WHAT TO WORK ON :: When a line of the entries contains "Solutions", please list that line.

DATASET EXCERPTS ::
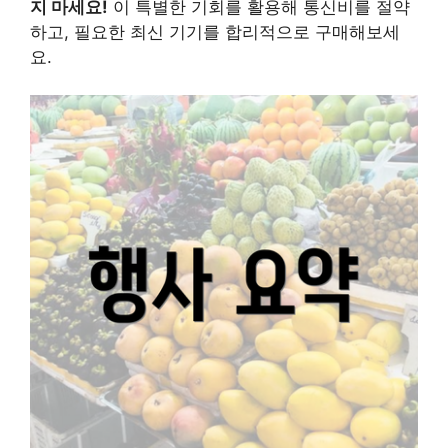
지 마세요!
이 특별한 기회를 활용해 통신비를 절약
하고, 필요한 최신 기기를 합리적으로 구매해보세
요.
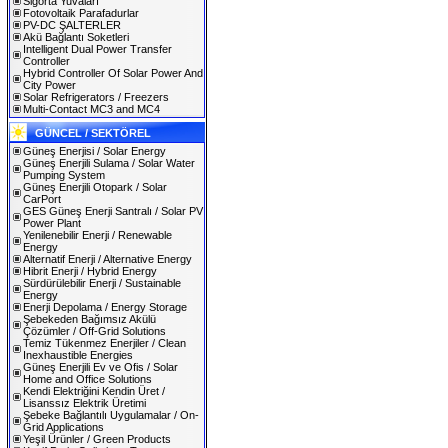
Sigorta Yuvaları
Fotovoltaik Parafadurlar
PV-DC ŞALTERLER
Akü Bağlantı Soketleri
Intelligent Dual Power Transfer
Controller
Hybrid Controller Of Solar Power And
City Power
Solar Refrigerators / Freezers
Multi-Contact MC3 and MC4
GÜNCEL / SEKTÖREL
Güneş Enerjisi / Solar Energy
Güneş Enerjili Sulama / Solar Water
Pumping System
Güneş Enerjili Otopark / Solar
CarPort
GES Güneş Enerji Santralı / Solar PV
Power Plant
Yenilenebilir Enerji / Renewable
Energy
Alternatif Enerji / Alternative Energy
Hibrit Enerji / Hybrid Energy
Sürdürülebilir Enerji / Sustainable
Energy
Enerji Depolama / Energy Storage
Şebekeden Bağımsız Akülü
Çözümler / Off-Grid Solutions
Temiz Tükenmez Enerjiler / Clean
Inexhaustible Energies
Güneş Enerjili Ev ve Ofis / Solar
Home and Office Solutions
Kendi Elektriğini Kendin Üret /
Lisanssız Elektrik Üretimi
Şebeke Bağlantılı Uygulamalar / On-
Grid Applications
Yeşil Ürünler / Green Products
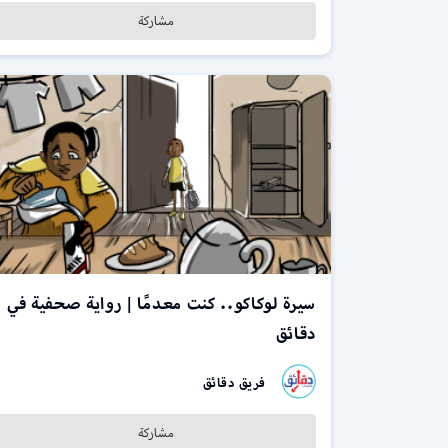
مشاركة
سيرة لوكاكو.. كنت معدمًا | رواية صحفية في
دقائق
فريق دقائق
مشاركة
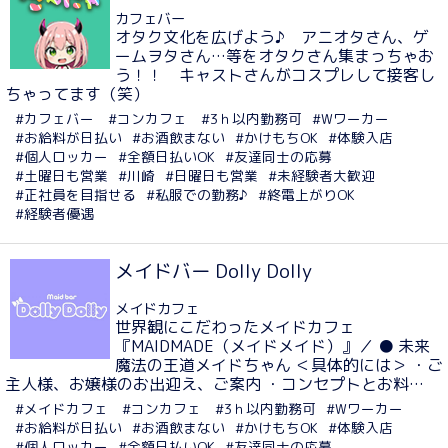
カフェバー
オタク文化を広げよう♪ アニオタさん、ゲ
ームヲタさん…等をオタクさん集まっちゃお
う！！ キャストさんがコスプレして接客し
ちゃってます（笑）
#カフェバー
#コンカフェ
#3ｈ以内勤務可
#Wワーカー
#お給料が日払い
#お酒飲まない
#かけもちOK
#体験入店
#個人ロッカー
#全額日払いOK
#友達同士の応募
#土曜日も営業
#川崎
#日曜日も営業
#未経験者大歓迎
#正社員を目指せる
#私服での勤務♪
#終電上がりOK
#経験者優遇
メイドバー Dolly Dolly
メイドカフェ
世界観にこだわったメイドカフェ
『MAIDMADE（メイドメイド）』／ ● 未来
魔法の王道メイドちゃん ＜具体的には＞ ・ご
主人様、お嬢様のお出迎え、ご案内 ・コンセプトとお料…
#メイドカフェ
#コンカフェ
#3ｈ以内勤務可
#Wワーカー
#お給料が日払い
#お酒飲まない
#かけもちOK
#体験入店
#個人ロッカー
#全額日払いOK
#友達同士の応募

REPLY TO THE EXERCISE ::
Çözümler / Off-Grid Solutions
Home and Office Solutions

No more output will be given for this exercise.